Although the data below contains pictures, output only the lines between those holding "현 타임라인, 다음 단계 티저. 속도, 신뢰성 및 측정 가능한" and "Fach­be­rei­che", inclusive, exactly and without those pictures.

SUPPLIED DATA Block Start

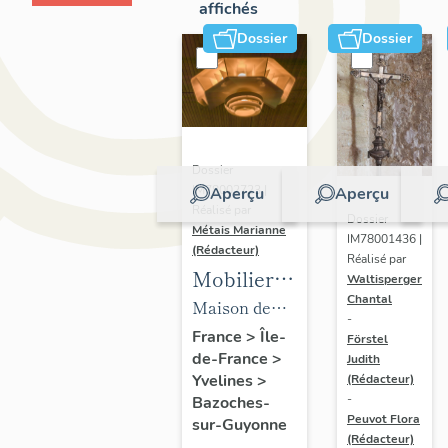
affichés
Dossier
Dossier
Dossier
IM78002723 |
Aperçu
Aperçu
Réalisé par
Dossier
Métais Marianne
IM78001436 |
(Rédacteur)
Réalisé par
Mobilier
Waltisperger
Chantal
de la
Maison de
-
maison
villégiature
France
>
Île-
Förstel
de-France
>
Louis
Judith
dite maison
Yvelines
>
(Rédacteur)
Carré
Louis Carré
-
Bazoches-
Peuvot Flora
sur-Guyonne
(Rédacteur)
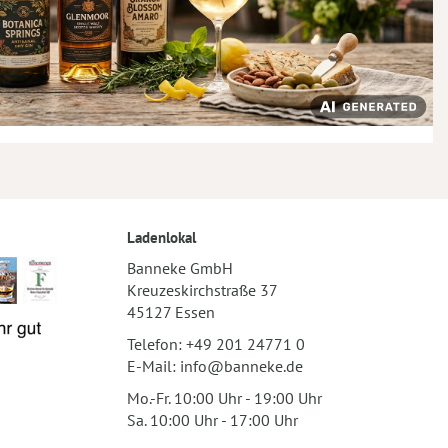
Ladenlokal
Banneke GmbH
Kreuzeskirchstraße 37
45127 Essen
Telefon:
+49 201 24771 0
E-Mail:
info@banneke.de
Mo.-Fr. 10:00 Uhr - 19:00 Uhr
Sa. 10:00 Uhr - 17:00 Uhr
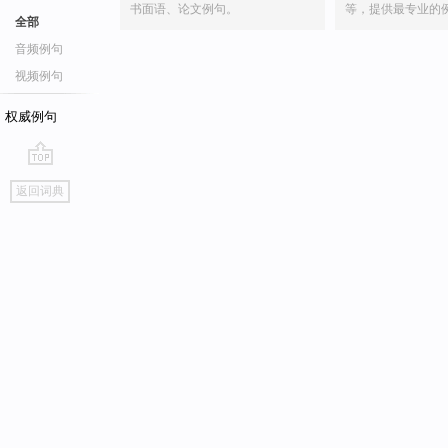
书面语、论文例句。
等，提供最专业的
全部
音频例句
视频例句
权威例句
go
返回词典
top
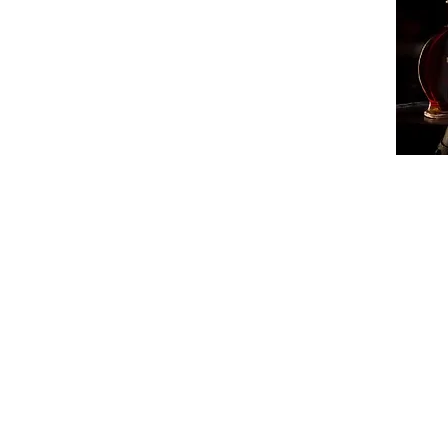
ՔԱՂԱ
ՄԻՋԱ
ՏԱՐԱ
ՏՆՏԵ
ԻՐԱՎՈ
ՍՊՈՐ
ԺԱՄԱ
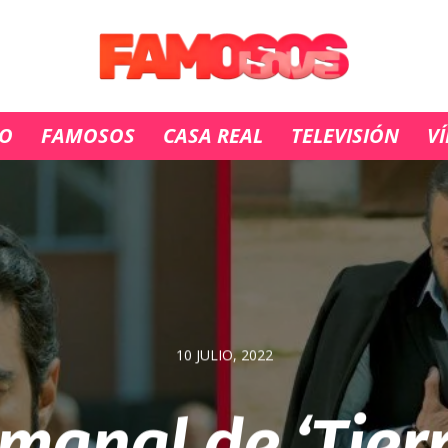
IO
FAMOSOS
CASA REAL
TELEVISIÓN
V
10 JULIO, 2022
manal de ‘Tier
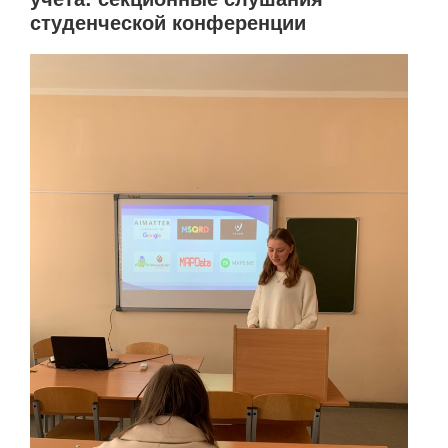
студенческой конференции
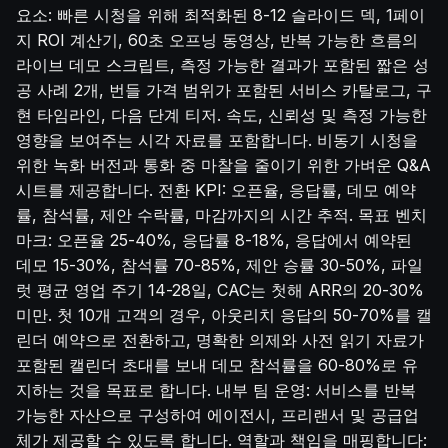
요소: 빠른 시청을 위해 최적화된 8-12 슬라이드 덱, 1페이
지 ROI 계산기, 60초 오프닝 동영상, 반복 가능한 흐름의
라이브 데모 스크립트, 측정 가능한 결과가 포함된 짧은 성
공 사례 2개, 번들 가격 범위가 포함된 서비스 카탈로그, 구
현 타임라인, 다음 단계 티저. 속도, 신뢰성 및 측정 가능한
영향을 보여주는 시각 자료를 포함합니다. 비동기 시청을
위한 녹화 버전과 통화 중 마찰을 줄이기 위한 가벼운 Q&A
시트를 제공합니다. 전환 KPI: 오픈율, 응답률, 데모 예약
률, 참석률, 제안 수락률, 마감까지의 시간 추적. 목표 벤치
마크: 오픈율 25-40%, 응답률 8-18%, 응답에서 예약된
데모 15-30%, 참석률 70-85%, 제안 승률 30-50%, 파일
럿 평균 영업 주기 14-28일, CAC는 첫해 ARR의 20-30%
미만. 첫 10개 고객의 경우, 아웃리치 응답의 50-70%를 캘
린더 예약으로 전환하고, 명확한 의제와 사전 읽기 자료가
포함된 캘린더 초대를 보내 데모 참석률을 60-80%로 유
지하는 것을 목표로 합니다. 내부 팀 운영: 서비스를 반복
가능한 자산으로 구성하여 에이전시, 프리랜서 및 공급업
체가 제공할 수 있도록 합니다. 역할과 책임을 매핑합니다:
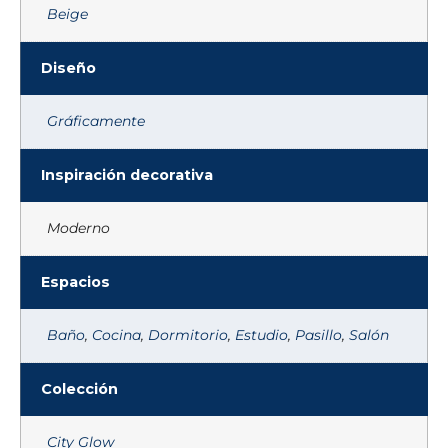
Beige
Diseño
Gráficamente
Inspiración decorativa
Moderno
Espacios
Baño
,
Cocina
,
Dormitorio
,
Estudio
,
Pasillo
,
Salón
Colección
City Glow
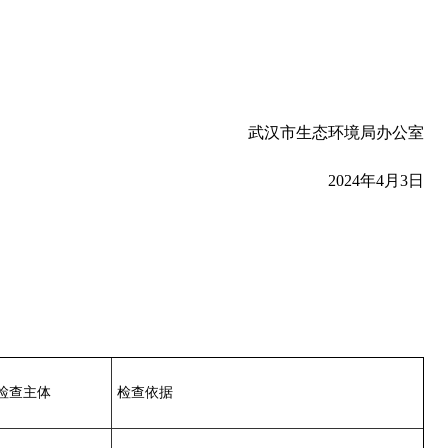
武汉市生态环境局办公室
2024年4月3日
检查主体
检查依据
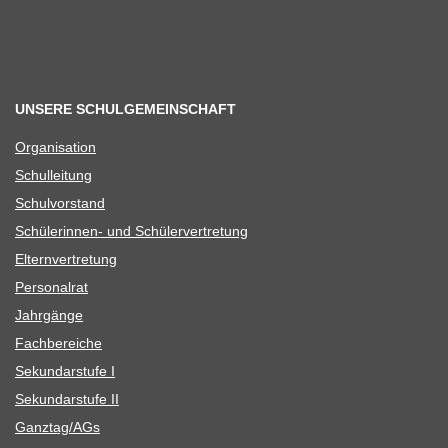
UNSERE SCHULGEMEINSCHAFT
Orga­ni­sa­tion
Schul­lei­tung
Schul­vor­stand
Schü­le­rin­nen- und Schülervertretung
Eltern­ver­tre­tung
Per­so­nal­rat
Jahr­gänge
Fach­be­rei­che
Sekun­dar­stufe I
Sekun­dar­stufe II
Ganztag/​​AGs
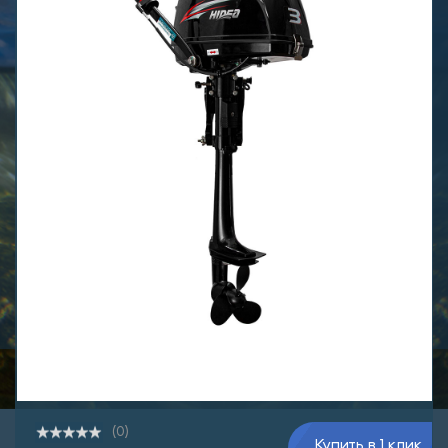
(0)
Купить в 1 клик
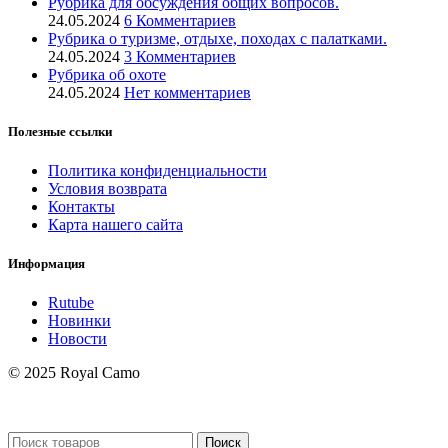
Рубрика для обсуждения общих вопросов.
24.05.2024
6 Комментариев
Рубрика о туризме, отдыхе, походах с палатками.
24.05.2024
3 Комментариев
Рубрика об охоте
24.05.2024
Нет комментариев
Полезные ссылки
Политика конфиденциальности
Условия возврата
Контакты
Карта нашего сайта
Информация
Rutube
Новинки
Новости
© 2025 Royal Camo
Поиск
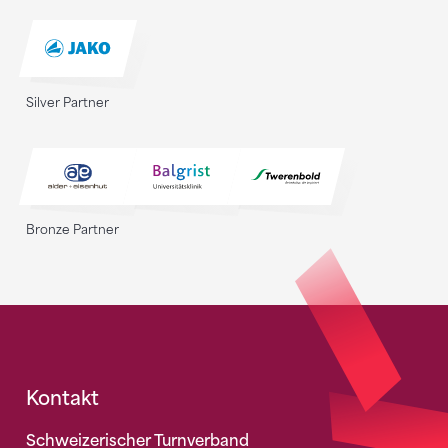
Silver Partner
Bronze Partner
Fusszeile
Kontakt
Schweizerischer Turnverband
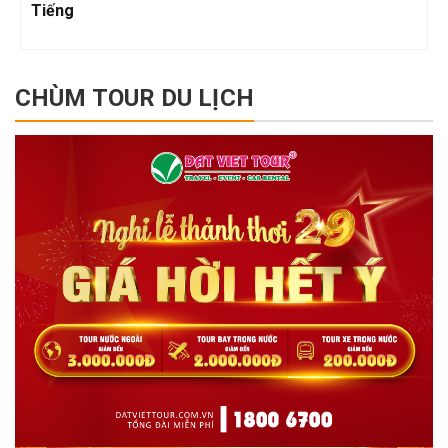
Tiếng
CHÙM TOUR DU LỊCH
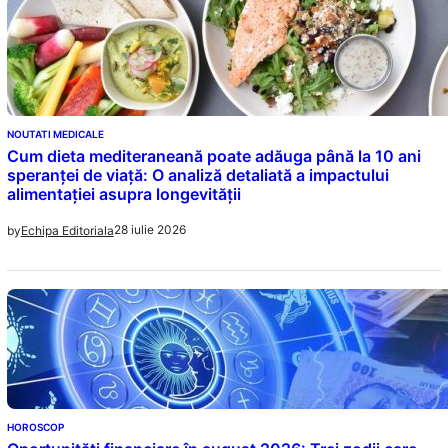
NOUTATI MEDICALE
Cum dieta mediteraneană poate adăuga până la 10 ani
speranței de viață: O analiză detaliată a impactului
alimentației asupra longevității
28 iulie 2026
by
Echipa Editoriala
HOROSCOP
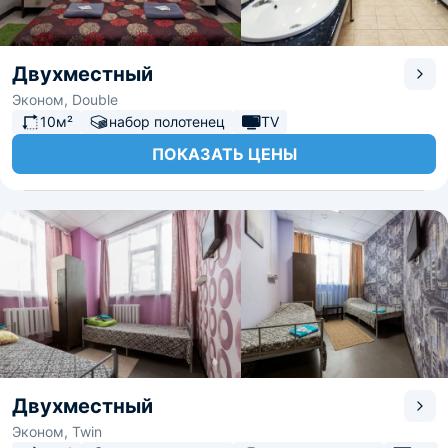
Двухместный
Эконом, Double
10м²
набор полотенец
TV
ПОКАЗАТЬ ЦЕНЫ
Двухместный
Эконом, Twin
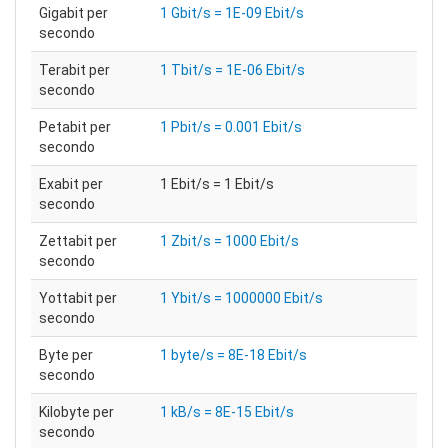
Gigabit per
1 Gbit/s = 1E-09 Ebit/s
secondo
Terabit per
1 Tbit/s = 1E-06 Ebit/s
secondo
Petabit per
1 Pbit/s = 0.001 Ebit/s
secondo
Exabit per
1 Ebit/s = 1 Ebit/s
secondo
Zettabit per
1 Zbit/s = 1000 Ebit/s
secondo
Yottabit per
1 Ybit/s = 1000000 Ebit/s
secondo
Byte per
1 byte/s = 8E-18 Ebit/s
secondo
Kilobyte per
1 kB/s = 8E-15 Ebit/s
secondo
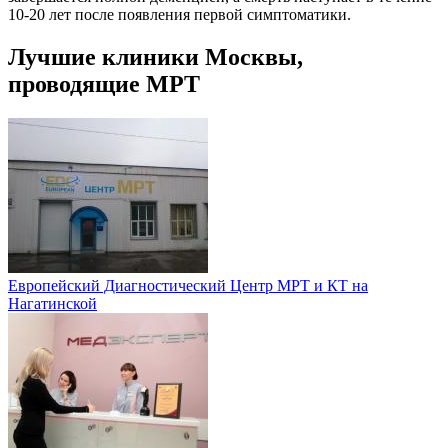
10-20 лет после появления первой симптоматики.
Лучшие клиники Москвы,
проводящие МРТ
Европейский Диагностический Центр МРТ и КТ на
Нагатинской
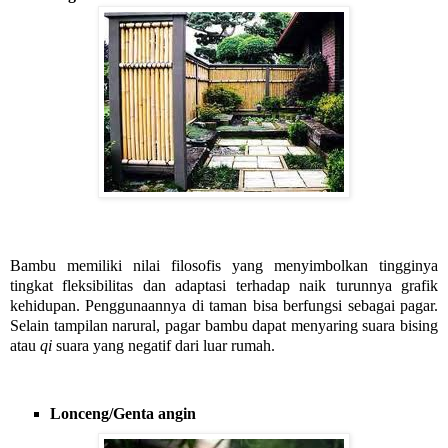
Bambu memiliki nilai filosofis yang menyimbolkan tingginya 
tingkat fleksibilitas dan adaptasi terhadap naik turunnya grafik 
kehidupan. Penggunaannya di taman bisa berfungsi sebagai pagar. 
Selain tampilan narural, pagar bambu dapat menyaring suara bising 
atau 
qi 
suara yang negatif dari luar rumah.
Lonceng/Genta angin 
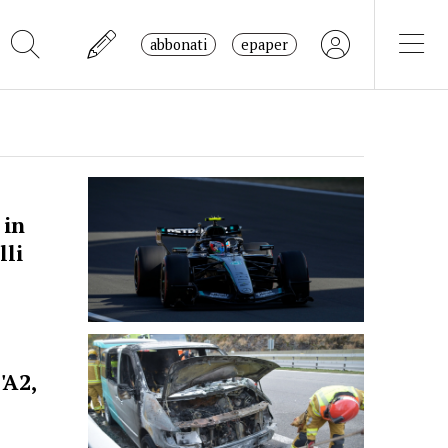
abbonati
epaper
 in
lli
'A2,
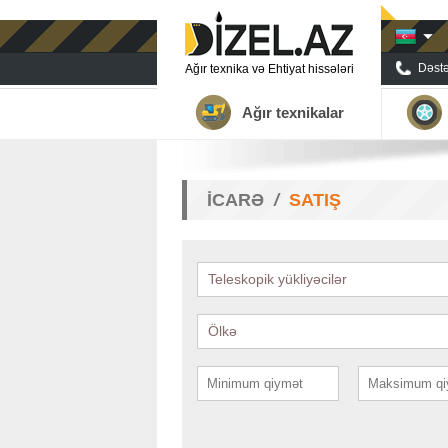
Dəstə
Ağır texnika və Ehtiyat hissələri
Ağır texnikalar
İCARƏ
SATIŞ
Teleskopik yükliyəcilər
Ölkə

SUPPLIED DATA Block End

= WRITTEN ANSWER =
현 타임라인, 다음 단계 티저. 속도, 신뢰성 및 측정 가능한
영향을 보여주는 시각 자료를 포함합니다. 비동기 시청을
위한 녹화 버전과 통화 중 마찰을 줄이기 위한 가벼운 Q&A
시트를 제공합니다. 전환 KPI: 오픈율, 응답률, 데모 예약
률, 참석률, 제안 수락률, 마감까지의 시간 추적. 목표 벤치
마크: 오픈율 25-40%, 응답률 8-18%, 응답에서 예약된
데모 15-30%, 참석률 70-85%, 제안 승률 30-50%, 파일
럿 평균 영업 주기 14-28일, CAC는 첫해 ARR의 20-30%
미만. 첫 10개 고객의 경우, 아웃리치 응답의 50-70%를 캘
린더 예약으로 전환하고, 명확한 의제와 사전 읽기 자료가
포함된 캘린더 초대를 보내 데모 참석률을 60-80%로 유
지하는 것을 목표로 합니다. 내부 팀 운영: 서비스를 반복
가능한 자산으로 구성하여 에이전시, 프리랜서 및 공급업
체가 제공할 수 있도록 합니다. 역할과 책임을 매핑합니다:
Beige
Diseño
Gráficamente
Inspiración decorativa
Moderno
Espacios
Baño
,
Cocina
,
Dormitorio
,
Estudio
,
Pasillo
,
Salón
Colección
City Glow
武汉市生态环境局办公室
2024年4月3日
检查主体
检查依据
UNSERE SCHULGEMEINSCHAFT
Orga­ni­sa­tion
Schul­lei­tung
Schul­vor­stand
Schü­le­rin­nen- und Schülervertretung
Eltern­ver­tre­tung
Per­so­nal­rat
Jahr­gänge
Fach­be­rei­che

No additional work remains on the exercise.